Book review: "The Son of Laughter"

Buechner, Frederick. The Son of Laughter. [San Francisco]: HarperSanFrancisco, 1993. 

Buechner’s beautiful novel retells in raw detail the story of Jacob – a life filled with trickery, pain and sorrow, yet illuminated by a vision of stars. The novel takes Jacob from childhood through the deceptions he and his mother perpetrate on damaged, blind father Isaac and brother Esau, as well as the tricks Jacob’s father-in-law perpetuate on him, and finally back to the desert where Jacob’s sons play the ultimate trick on their father. All these characters, whom Buechner vividly depicts, wrestle constantly with the Fear, a god they cannot see – in opposition to the idols they still worship, whose faces are cast in stone. Jacob’s life is filled with loss and pain – his struggles with his brother and his father-in-law; the loss of Rachel, first through trickery and then through death; the brutality of his sons; and the loss of Joseph, his beloved’s son.

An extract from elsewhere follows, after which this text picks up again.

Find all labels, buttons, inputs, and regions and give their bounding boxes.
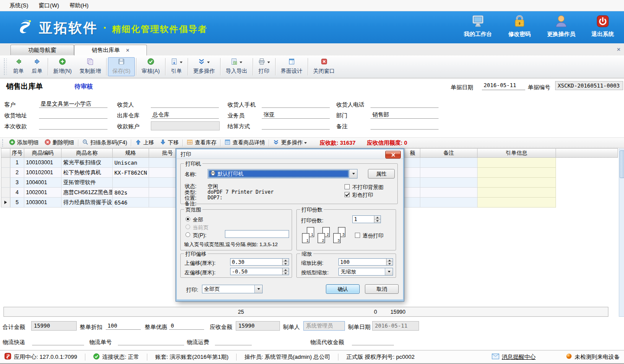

Yet Jacob holds to the promise of the Fear, whose visions sustain him. The Fear is a god of the living, in contrast to the Black Land (Egyptian) gods who govern death. Buechner intends for us to look back to this time to draw lessons for our own relationship with God, and he foreshadows the kinds of questions Jesus answered for Christians about sin, death and life with the Father. Jacob, the central character, may at times appear a cipher, but Buechner invests the breath of life into all the other characters surrounding him, particularly flawed Isaac, connman Laman and Potipher’s lustful life.